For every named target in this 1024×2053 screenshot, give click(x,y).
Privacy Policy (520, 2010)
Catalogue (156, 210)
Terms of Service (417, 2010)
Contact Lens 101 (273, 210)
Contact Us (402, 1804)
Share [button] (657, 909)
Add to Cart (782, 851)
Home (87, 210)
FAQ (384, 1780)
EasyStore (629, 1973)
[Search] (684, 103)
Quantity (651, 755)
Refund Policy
════════
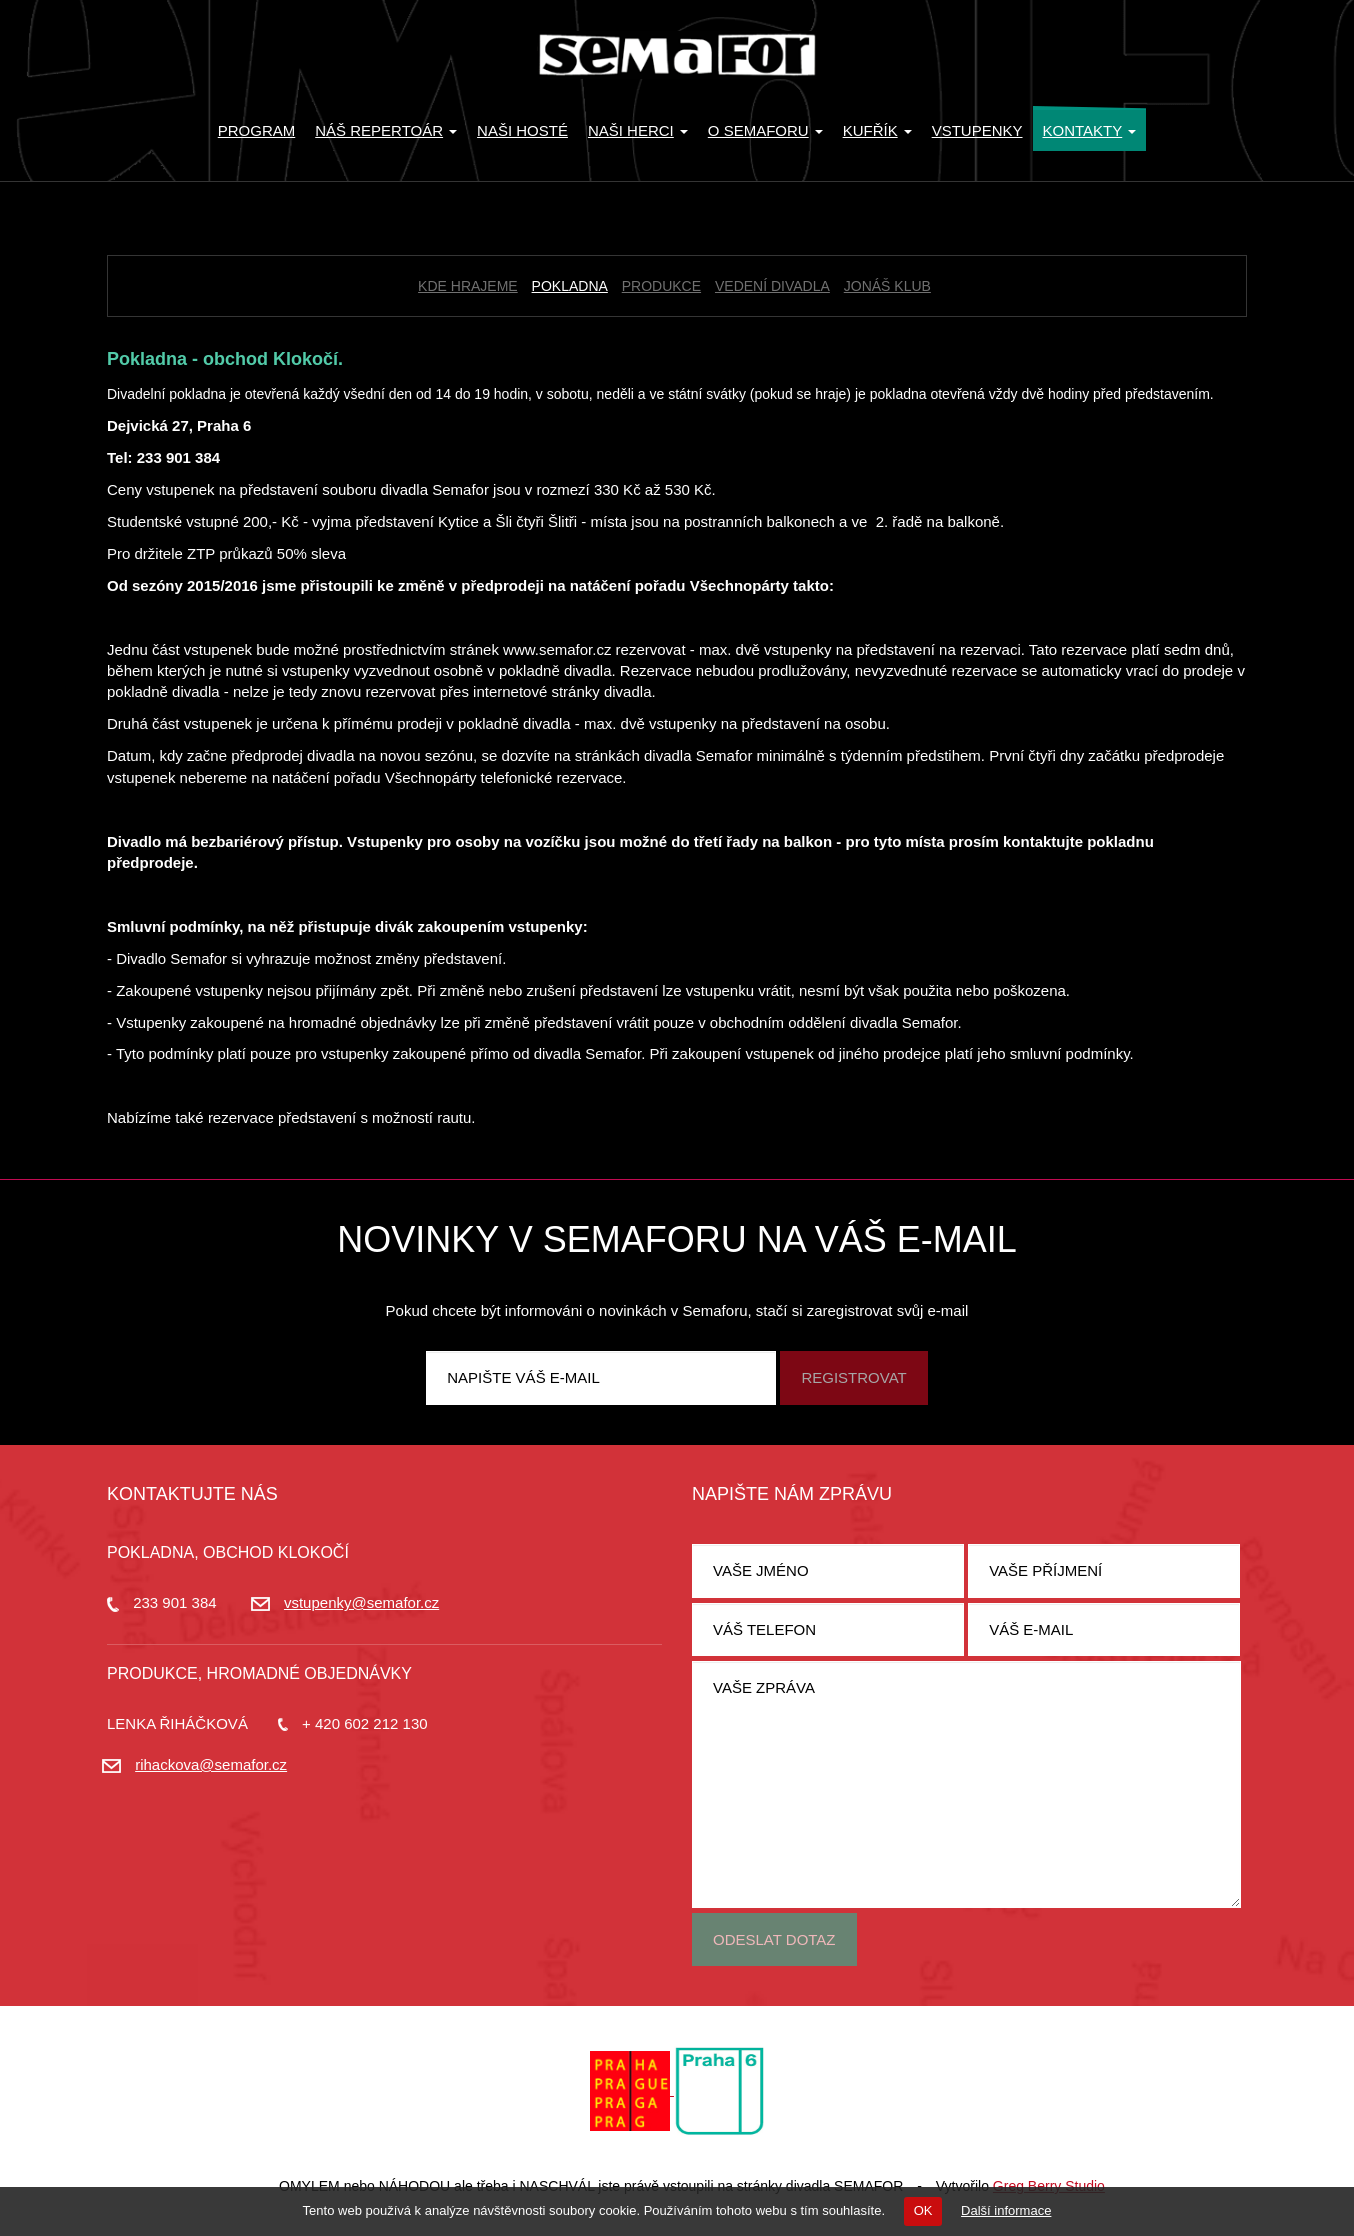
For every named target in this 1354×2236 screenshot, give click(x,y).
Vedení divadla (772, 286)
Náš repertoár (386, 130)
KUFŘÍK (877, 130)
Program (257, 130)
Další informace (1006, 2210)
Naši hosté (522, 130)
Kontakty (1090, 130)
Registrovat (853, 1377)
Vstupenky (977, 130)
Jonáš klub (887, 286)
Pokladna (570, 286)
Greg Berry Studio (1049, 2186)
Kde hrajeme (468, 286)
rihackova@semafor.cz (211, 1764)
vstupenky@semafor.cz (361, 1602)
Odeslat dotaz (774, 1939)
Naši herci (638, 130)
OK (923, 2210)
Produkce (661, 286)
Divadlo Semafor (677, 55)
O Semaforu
════════
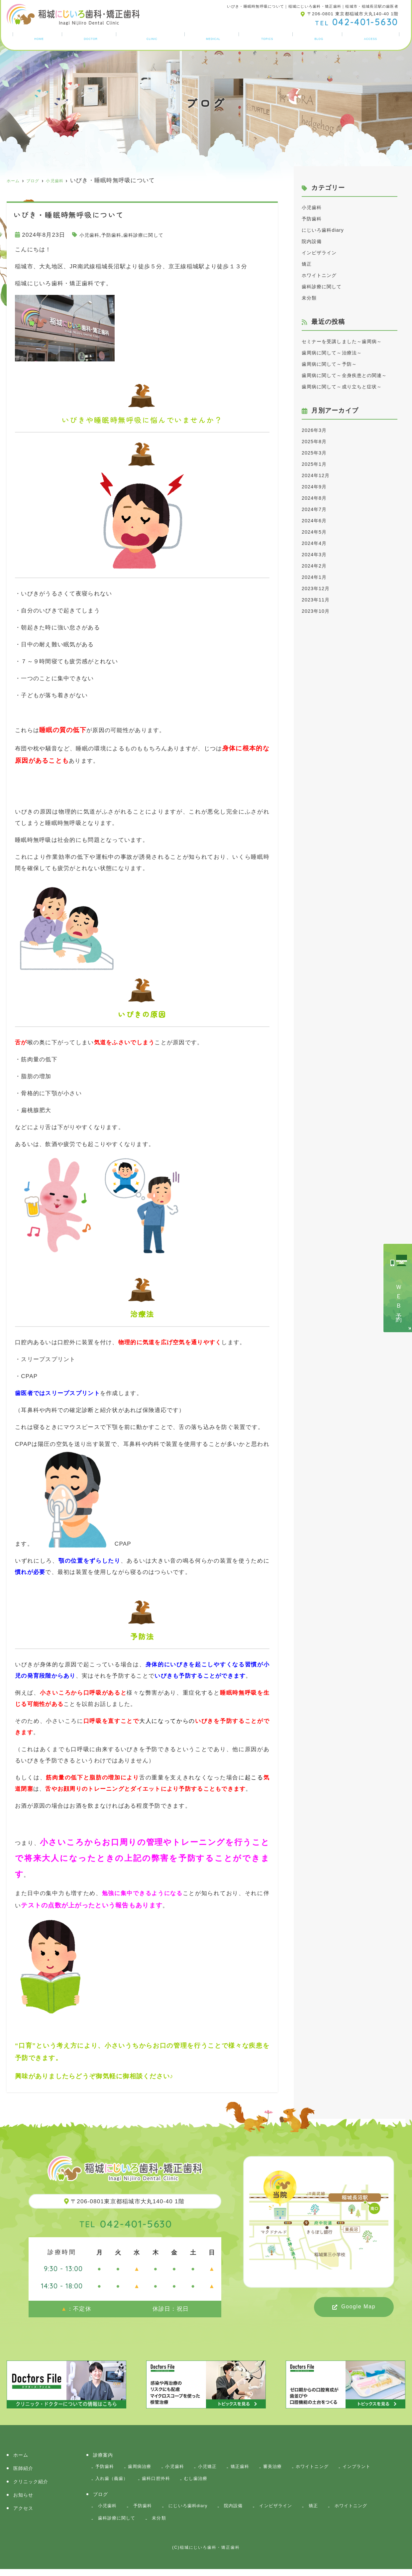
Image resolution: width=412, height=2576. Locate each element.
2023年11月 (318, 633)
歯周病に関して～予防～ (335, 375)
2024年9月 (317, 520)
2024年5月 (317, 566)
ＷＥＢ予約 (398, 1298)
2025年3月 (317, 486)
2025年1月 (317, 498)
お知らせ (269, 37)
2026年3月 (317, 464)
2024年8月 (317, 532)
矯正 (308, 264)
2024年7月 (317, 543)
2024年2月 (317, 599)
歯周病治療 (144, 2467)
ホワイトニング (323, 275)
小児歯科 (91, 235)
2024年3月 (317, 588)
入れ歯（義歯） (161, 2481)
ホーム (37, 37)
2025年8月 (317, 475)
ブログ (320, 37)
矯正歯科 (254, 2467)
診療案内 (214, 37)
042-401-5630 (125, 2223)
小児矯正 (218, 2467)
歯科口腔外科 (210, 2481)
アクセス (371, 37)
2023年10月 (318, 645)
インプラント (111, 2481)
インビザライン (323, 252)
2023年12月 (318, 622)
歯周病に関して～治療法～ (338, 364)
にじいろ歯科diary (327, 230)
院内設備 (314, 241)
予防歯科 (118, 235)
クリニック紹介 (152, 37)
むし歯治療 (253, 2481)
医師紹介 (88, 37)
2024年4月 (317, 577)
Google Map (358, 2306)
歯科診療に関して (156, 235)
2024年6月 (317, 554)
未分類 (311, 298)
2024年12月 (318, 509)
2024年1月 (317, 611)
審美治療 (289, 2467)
════════
## Work item
The answer is each line from the entries above in which the word "named" occurs.

## Answer to the problem
For every named target in this 1024×2053 screenshot, give click(x,y).
For every named target in this 1354×2236 screenshot, give click(x,y).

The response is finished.